--- INFORMATION ---
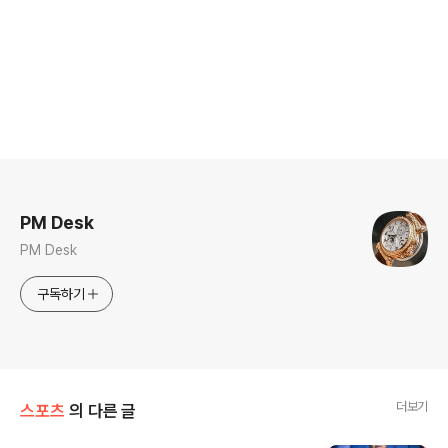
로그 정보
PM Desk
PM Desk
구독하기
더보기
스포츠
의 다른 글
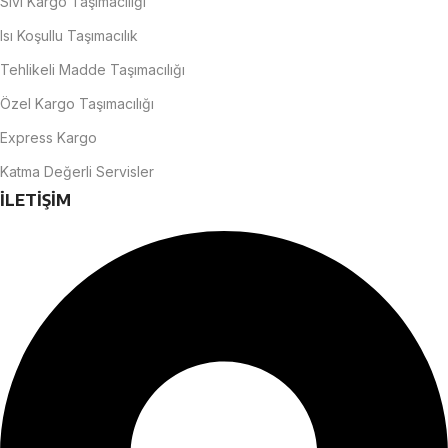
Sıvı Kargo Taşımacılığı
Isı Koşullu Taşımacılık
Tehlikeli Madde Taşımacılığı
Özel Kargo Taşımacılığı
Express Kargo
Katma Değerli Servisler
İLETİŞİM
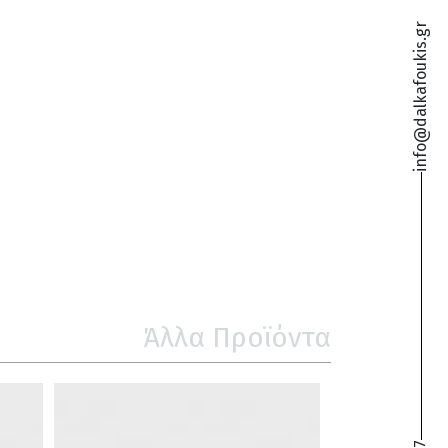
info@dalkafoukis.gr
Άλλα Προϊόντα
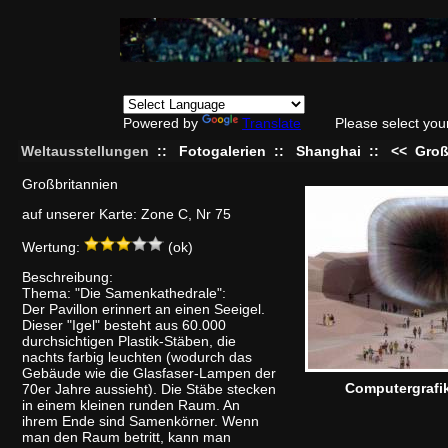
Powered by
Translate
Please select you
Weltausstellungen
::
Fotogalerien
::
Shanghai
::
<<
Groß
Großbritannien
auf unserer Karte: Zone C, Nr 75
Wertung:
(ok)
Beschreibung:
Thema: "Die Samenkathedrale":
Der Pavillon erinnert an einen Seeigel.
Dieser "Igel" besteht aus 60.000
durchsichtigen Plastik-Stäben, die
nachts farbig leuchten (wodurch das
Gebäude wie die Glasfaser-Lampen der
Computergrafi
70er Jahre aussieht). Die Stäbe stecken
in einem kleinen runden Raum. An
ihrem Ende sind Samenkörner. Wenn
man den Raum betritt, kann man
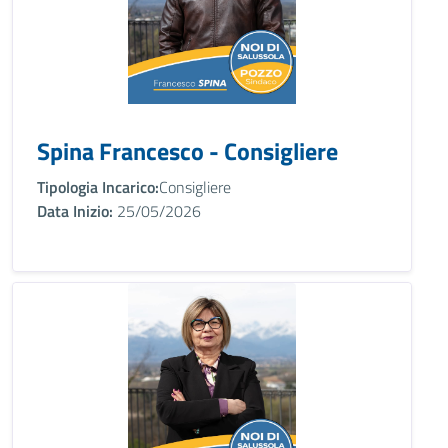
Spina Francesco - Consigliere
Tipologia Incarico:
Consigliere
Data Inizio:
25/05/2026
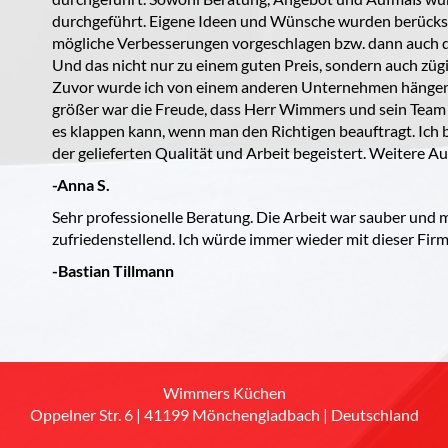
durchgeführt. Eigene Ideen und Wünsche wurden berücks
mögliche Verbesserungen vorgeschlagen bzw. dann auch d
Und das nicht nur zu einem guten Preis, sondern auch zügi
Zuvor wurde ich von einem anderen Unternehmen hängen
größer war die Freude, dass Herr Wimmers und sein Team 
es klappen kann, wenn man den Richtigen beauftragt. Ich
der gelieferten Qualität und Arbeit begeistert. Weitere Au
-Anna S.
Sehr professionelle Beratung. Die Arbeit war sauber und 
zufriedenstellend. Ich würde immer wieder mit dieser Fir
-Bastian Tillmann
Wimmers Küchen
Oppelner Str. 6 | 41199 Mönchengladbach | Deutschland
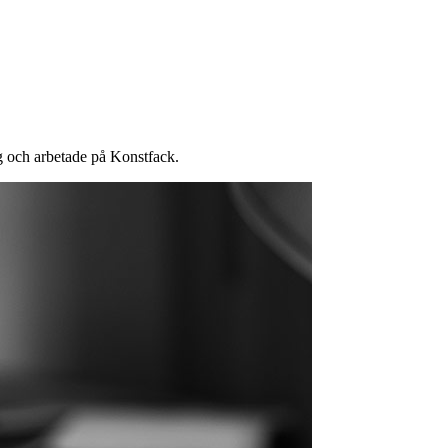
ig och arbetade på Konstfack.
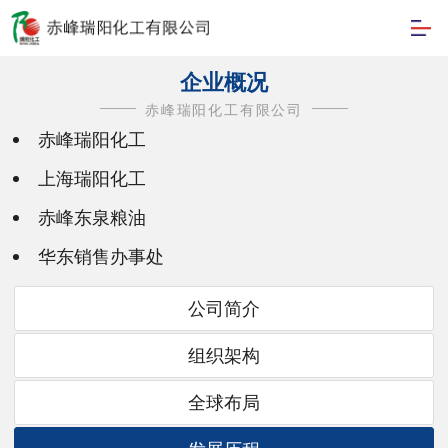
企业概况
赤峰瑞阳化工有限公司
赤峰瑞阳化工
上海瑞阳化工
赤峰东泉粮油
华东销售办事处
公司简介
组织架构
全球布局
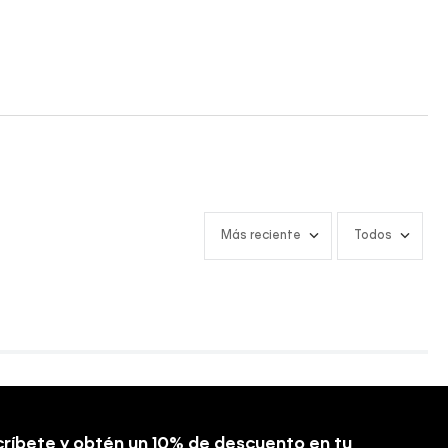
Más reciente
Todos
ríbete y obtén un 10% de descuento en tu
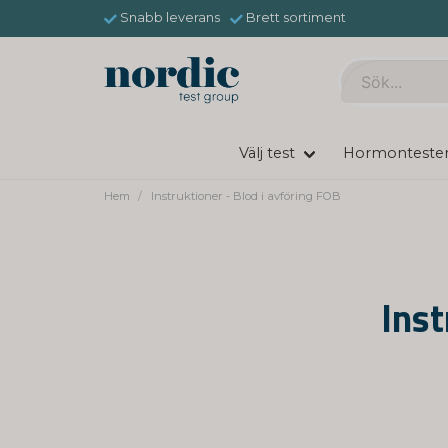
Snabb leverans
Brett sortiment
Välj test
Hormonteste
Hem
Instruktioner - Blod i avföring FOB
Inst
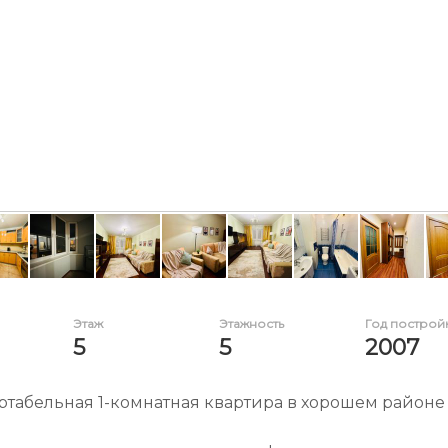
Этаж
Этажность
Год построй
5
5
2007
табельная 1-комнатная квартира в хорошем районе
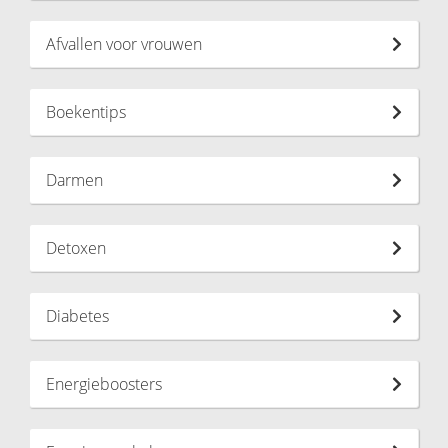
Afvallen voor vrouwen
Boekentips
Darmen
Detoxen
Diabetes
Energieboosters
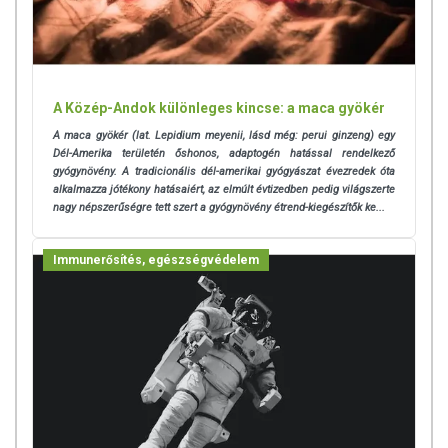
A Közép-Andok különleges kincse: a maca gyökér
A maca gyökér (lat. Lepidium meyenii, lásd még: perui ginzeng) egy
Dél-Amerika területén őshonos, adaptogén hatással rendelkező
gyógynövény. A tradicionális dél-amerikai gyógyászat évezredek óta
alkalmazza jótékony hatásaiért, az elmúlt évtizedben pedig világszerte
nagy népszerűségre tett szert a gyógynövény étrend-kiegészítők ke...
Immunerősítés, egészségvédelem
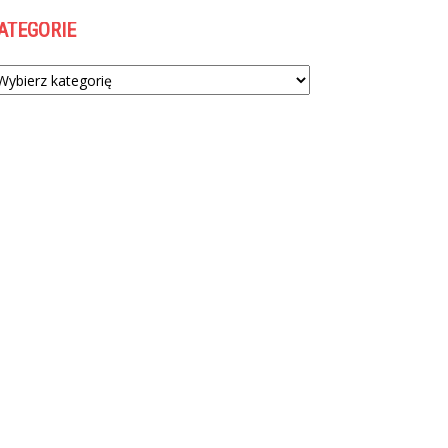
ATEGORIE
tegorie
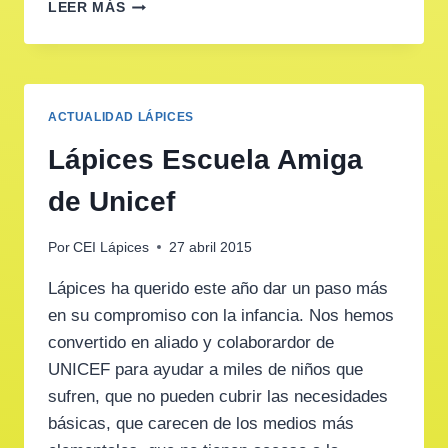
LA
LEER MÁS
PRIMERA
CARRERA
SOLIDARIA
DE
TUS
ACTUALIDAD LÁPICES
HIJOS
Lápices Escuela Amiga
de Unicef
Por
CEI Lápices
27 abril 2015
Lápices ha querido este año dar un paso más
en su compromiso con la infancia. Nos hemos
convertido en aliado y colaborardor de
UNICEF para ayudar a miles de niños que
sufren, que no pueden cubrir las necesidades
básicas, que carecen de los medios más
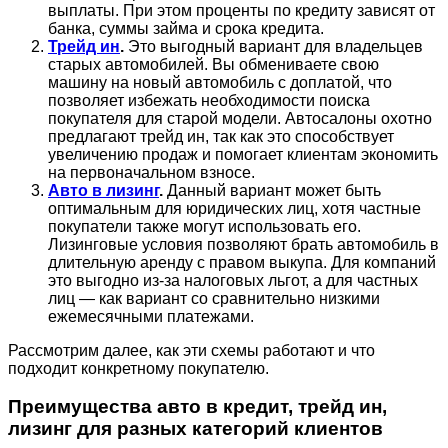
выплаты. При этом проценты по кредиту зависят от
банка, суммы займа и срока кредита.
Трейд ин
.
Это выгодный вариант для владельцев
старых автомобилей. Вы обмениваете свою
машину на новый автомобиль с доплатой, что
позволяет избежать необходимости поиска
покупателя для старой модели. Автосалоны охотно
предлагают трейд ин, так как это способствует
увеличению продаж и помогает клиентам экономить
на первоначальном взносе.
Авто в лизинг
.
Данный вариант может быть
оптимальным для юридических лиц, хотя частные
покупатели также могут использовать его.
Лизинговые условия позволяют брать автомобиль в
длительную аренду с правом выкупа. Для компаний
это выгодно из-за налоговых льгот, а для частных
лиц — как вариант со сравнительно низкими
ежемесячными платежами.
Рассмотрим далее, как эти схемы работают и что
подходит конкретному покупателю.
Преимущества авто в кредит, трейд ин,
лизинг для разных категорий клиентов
---
Every entry above should be restated word for word, with the images left out.

로그 정보
PM Desk
PM Desk
구독하기
더보기
스포츠
의 다른 글
Sıvı Kargo Taşımacılığı
Isı Koşullu Taşımacılık
Tehlikeli Madde Taşımacılığı
Özel Kargo Taşımacılığı
Express Kargo
Katma Değerli Servisler
İLETİŞİM
info@dalkafoukis.gr
Άλλα Προϊόντα
Powered by
Translate
Please select you
Weltausstellungen
::
Fotogalerien
::
Shanghai
::
<<
Groß
Großbritannien
auf unserer Karte: Zone C, Nr 75
Wertung:
(ok)
Beschreibung:
Thema: "Die Samenkathedrale":
Der Pavillon erinnert an einen Seeigel.
Dieser "Igel" besteht aus 60.000
durchsichtigen Plastik-Stäben, die
nachts farbig leuchten (wodurch das
Gebäude wie die Glasfaser-Lampen der
Computergrafi
70er Jahre aussieht). Die Stäbe stecken
in einem kleinen runden Raum. An
ihrem Ende sind Samenkörner. Wenn
man den Raum betritt, kann man
Spina Francesco - Consigliere
Tipologia Incarico:
Consigliere
Data Inizio:
25/05/2026
durchgeführt. Eigene Ideen und Wünsche wurden berücks
mögliche Verbesserungen vorgeschlagen bzw. dann auch d
Und das nicht nur zu einem guten Preis, sondern auch zügi
Zuvor wurde ich von einem anderen Unternehmen hängen
größer war die Freude, dass Herr Wimmers und sein Team 
es klappen kann, wenn man den Richtigen beauftragt. Ich
der gelieferten Qualität und Arbeit begeistert. Weitere Au
-Anna S.
Sehr professionelle Beratung. Die Arbeit war sauber und 
zufriedenstellend. Ich würde immer wieder mit dieser Fir
-Bastian Tillmann
Wimmers Küchen
Oppelner Str. 6 | 41199 Mönchengladbach | Deutschland
ig och arbetade på Konstfack.
企业概况
赤峰瑞阳化工有限公司
赤峰瑞阳化工
上海瑞阳化工
赤峰东泉粮油
华东销售办事处
公司简介
组织架构
全球布局
Más reciente
Todos
ríbete y obtén un 10% de descuento en tu
Snabb leverans
Brett sortiment
Välj test
Hormonteste
Hem
Instruktioner - Blod i avföring FOB
Inst
Этаж
Этажность
Год построй
5
5
2007
табельная 1-комнатная квартира в хорошем районе
Afvallen voor vrouwen
Boekentips
Darmen
Detoxen
Diabetes
Energieboosters
A Közép-Andok különleges kincse: a maca gyökér
A maca gyökér (lat. Lepidium meyenii, lásd még: perui ginzeng) egy
Dél-Amerika területén őshonos, adaptogén hatással rendelkező
gyógynövény. A tradicionális dél-amerikai gyógyászat évezredek óta
alkalmazza jótékony hatásaiért, az elmúlt évtizedben pedig világszerte
nagy népszerűségre tett szert a gyógynövény étrend-kiegészítők ke...
Immunerősítés, egészségvédelem
ATEGORIE
tegorie
LA
LEER MÁS
PRIMERA
CARRERA
SOLIDARIA
DE
TUS
ACTUALIDAD LÁPICES
HIJOS
Lápices Escuela Amiga
de Unicef
Por
CEI Lápices
27 abril 2015
Lápices ha querido este año dar un paso más
en su compromiso con la infancia. Nos hemos
convertido en aliado y colaborardor de
UNICEF para ayudar a miles de niños que
sufren, que no pueden cubrir las necesidades
básicas, que carecen de los medios más
выплаты. При этом проценты по кредиту зависят от
банка, суммы займа и срока кредита.
Трейд ин
.
Это выгодный вариант для владельцев
старых автомобилей. Вы обмениваете свою
машину на новый автомобиль с доплатой, что
позволяет избежать необходимости поиска
покупателя для старой модели. Автосалоны охотно
предлагают трейд ин, так как это способствует
увеличению продаж и помогает клиентам экономить
на первоначальном взносе.
Авто в лизинг
.
Данный вариант может быть
оптимальным для юридических лиц, хотя частные
покупатели также могут использовать его.
Лизинговые условия позволяют брать автомобиль в
длительную аренду с правом выкупа. Для компаний
это выгодно из-за налоговых льгот, а для частных
лиц — как вариант со сравнительно низкими
ежемесячными платежами.
Рассмотрим далее, как эти схемы работают и что
подходит конкретному покупателю.
Преимущества авто в кредит, трейд ин,
лизинг для разных категорий клиентов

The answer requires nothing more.